Snodgrass received some acclaim for her impact on the West Side. Stories about her work appeared in the Chicago Tribune, Chicago Sun-Times and the Defender. But the attention didn’t change her, says Leah Kranz, who took over as executive director of the Food Depository in 1983.
“She could be with the neighborhood people, she could be with the other food pantry representatives and she could be with what we might call VIPs,” Kranz says. “But she never changed. She always stayed the same.”
She wasn’t overly impressed when the young scion Chris Kennedy, then in his early 20s, first visited her home and food pantry in the mid-1980s.
“She was welcoming but a little suspicious,” Kennedy recalled. “I was maybe a corporate citizen back then in her mind and I had to prove my heart was in this fight as well.”
Kennedy served on the Food Depository’s board for 12 years, eventually as its chairman. Snodgrass’s voice and influence were helpful in practical ways, he says, informing the Food Depository how it could be more helpful to food pantries like hers.
She was also its moral North Star at times, Kennedy says, holding the organization accountable to its grassroots origins of community service.
“She guided us,” Kennedy says.
The Search Continues
This winter, I kicked snow for more than an hour at the cemetery searching for her grave. Using the map provided to me at the office, I homed in on where her plot was supposed to be, just beside an arterial road. Each marker that I uncovered brought me initial delight, followed by disappointment.
Exhausted after a while, I called the cemetery office for additional guidance. They sent a couple of their grounds workers out to help. Those two couldn’t find it either, so they called another grounds crew led by a man who was clearly the boss. He rendered a decisive ruling: No marker.
The kind and patient people at the cemetery office later confirmed that there’s never been a marker for her. (Morgan Snodgrass, her husband, died in 1986, and is buried in a nearby grave, also without a marker.)
Chandler and Lupa hope to raise money for a proper grave marker for Gertrude, though, according to cemetery officials, they’ll need the permission of surviving kin to do so.
“When people die, there’s not always someone who does what they did,” Lupa says. “There’s an empty kitchen. And the heart’s gone out of it.”
Despite their coverage of her good deeds while alive, Snodgrass’s passing wasn’t noted in the local newspapers — only in the church bulletin at Presentation of the Blessed Virgin Mary.
“Mrs. Snodgrass was well known all over the West Side and the entire city as a tireless worker helping to feed the hungry,” the bulletin stated. “She will be missed by all who came to know and love her.”
The spirit of Snodgrass’s work is alive and well at the food bank that she helped create, says Kate Maehr, the Food Depository’s executive director and CEO. In recent years, particularly during the pandemic, the Food Depository has made the strategic decision to invest more in partners serving lower-income communities of color.

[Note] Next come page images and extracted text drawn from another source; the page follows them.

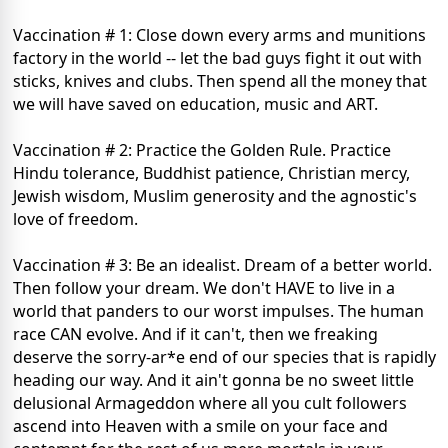
Vaccination # 1: Close down every arms and munitions
factory in the world -- let the bad guys fight it out with
sticks, knives and clubs. Then spend all the money that
we will have saved on education, music and ART.
Vaccination # 2: Practice the Golden Rule. Practice
Hindu tolerance, Buddhist patience, Christian mercy,
Jewish wisdom, Muslim generosity and the agnostic's
love of freedom.
Vaccination # 3: Be an idealist. Dream of a better world.
Then follow your dream. We don't HAVE to live in a
world that panders to our worst impulses. The human
race CAN evolve. And if it can't, then we freaking
deserve the sorry-ar*e end of our species that is rapidly
heading our way. And it ain't gonna be no sweet little
delusional Armageddon where all you cult followers
ascend into Heaven with a smile on your face and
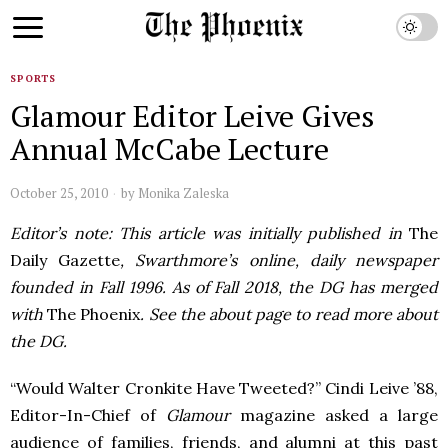
SPORTS
Glamour Editor Leive Gives
Annual McCabe Lecture
October 25, 2010
by
Monika Zaleska
Editor’s note: This article was initially published in
The
Daily Gazette
, Swarthmore’s online, daily newspaper
founded in Fall 1996. As of Fall 2018, the DG has merged
with
The Phoenix
. See the about page to read more about
the DG.
“Would Walter Cronkite Have Tweeted?” Cindi Leive ’88,
Editor-In-Chief of
Glamour
magazine asked a large
audience of families, friends, and alumni at this past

“I really believe that she still is watching over our work,” says Maehr, who took the helm in 2006. “To me, the spirit of Gertrude Snodgrass is this idea that we have to always put our neighbors and partners front and center.”
Recently, I stood at the gate of her former home on West Congress Parkway, imagining the soulful bustle of what it must have been like years ago — a sacred place in those days. I often think about the quote by the poet Wendell Berry: “There are no unsacred places; there are only sacred and desecrated places.”

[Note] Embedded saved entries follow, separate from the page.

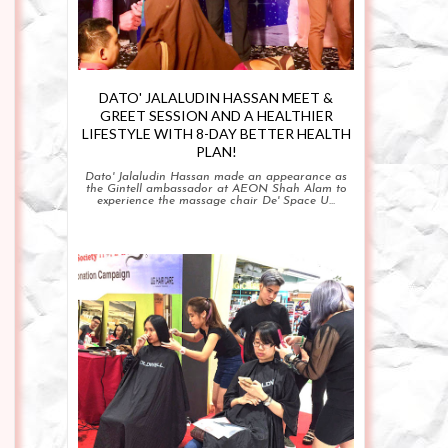
DATO' JALALUDIN HASSAN MEET &
GREET SESSION AND A HEALTHIER
LIFESTYLE WITH 8-DAY BETTER HEALTH
PLAN!
Dato' Jalaludin Hassan made an appearance as
the Gintell ambassador at AEON Shah Alam to
experience the massage chair De' Space U...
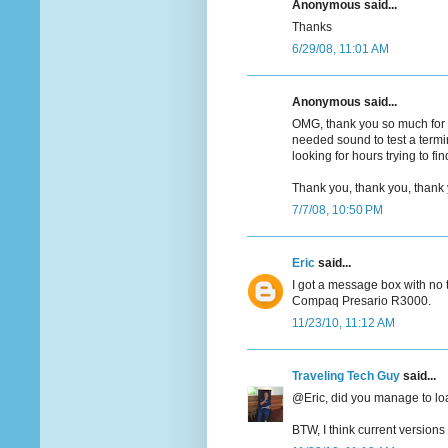
Anonymous said...
Thanks
6/29/08, 11:01 AM
Anonymous said...
OMG, thank you so much for s
needed sound to test a term
looking for hours trying to f
Thank you, thank you, thank y
7/7/08, 10:50 PM
Eric
said...
I got a message box with no t
Compaq Presario R3000.
11/23/10, 11:12 AM
Traveling Tech Guy
said...
@Eric, did you manage to loa
BTW, I think current version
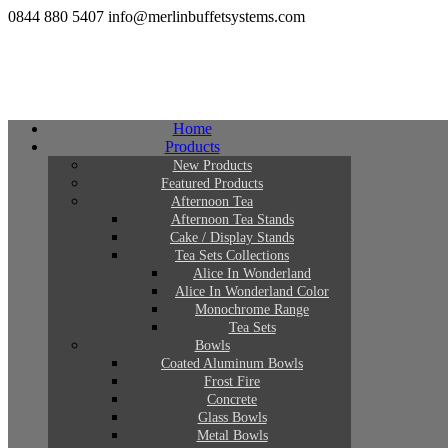
0844 880 5407
info@merlinbuffetsystems.com
Home
Products
New Products
Featured Products
Afternoon Tea
Afternoon Tea Stands
Cake / Display Stands
Tea Sets Collections
Alice In Wonderland
Alice In Wonderland Color
Monochrome Range
Tea Sets
Bowls
Coated Aluminum Bowls
Frost Fire
Concrete
Glass Bowls
Metal Bowls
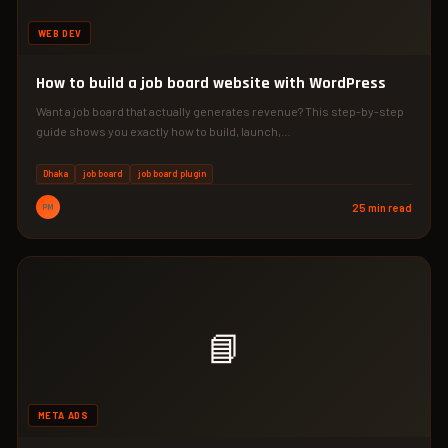
WEB DEV
How to build a job board website with WordPress
Want a job board that actually generates revenue? This step-by-step
guide shows you exactly how to build, launch,…
Dhaka
job board
job board plugin
PM
25 min read
📘
META ADS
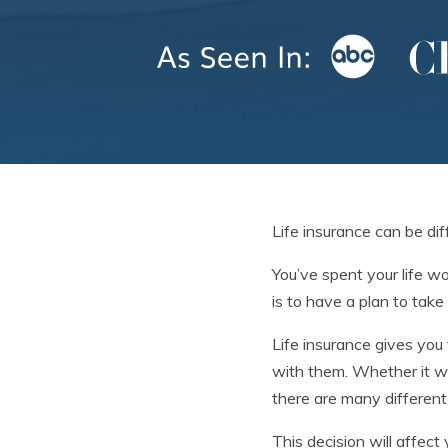
Life insurance can be dif
You’ve spent your life w
is to have a plan to tak
Life insurance gives you 
with them. Whether it wi
there are many differen
This decision will affect 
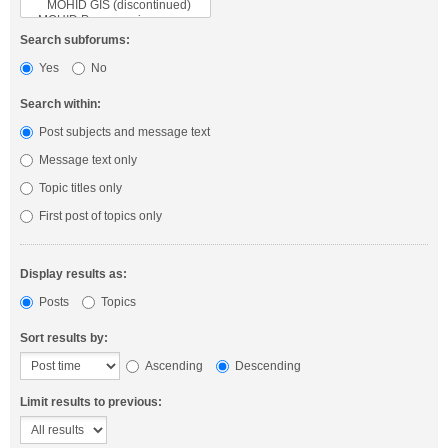
Search subforums:
Yes
No
Search within:
Post subjects and message text
Message text only
Topic titles only
First post of topics only
Display results as:
Posts
Topics
Sort results by:
Ascending
Descending
Limit results to previous:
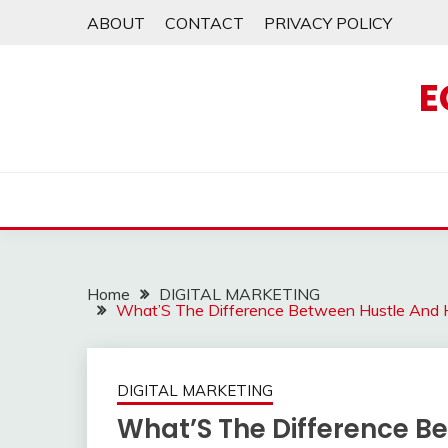
Skip
ABOUT
CONTACT
PRIVACY POLICY
to
content
E
Home
DIGITAL MARKETING
What’S The Difference Between Hustle And 
DIGITAL MARKETING
What’S The Difference B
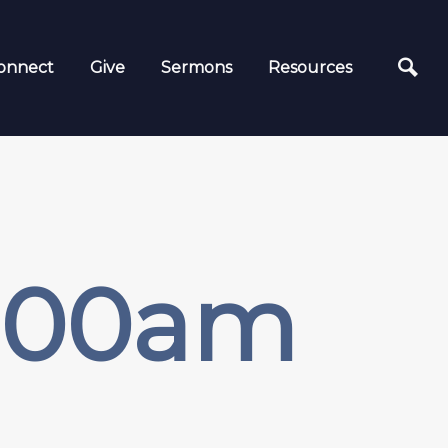
onnect
Give
Sermons
Resources
1:00am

We make them so, I suppose.
The injustice of food insecurity persists today, but our collective response has grown. In every neighborhood of Chicago, there are food pantries serving people as Snodgrass did. They receive food from the food bank that she helped create.
That’s a legacy worth remembering. In Gertrude’s own words, as quoted in the 1980 Chicago Defender story: “I don’t consider it a job but I consider it a mission to do this type of work and am dedicated to it for life,” she said. “It’s so beautiful, you want to go on and on doing it.”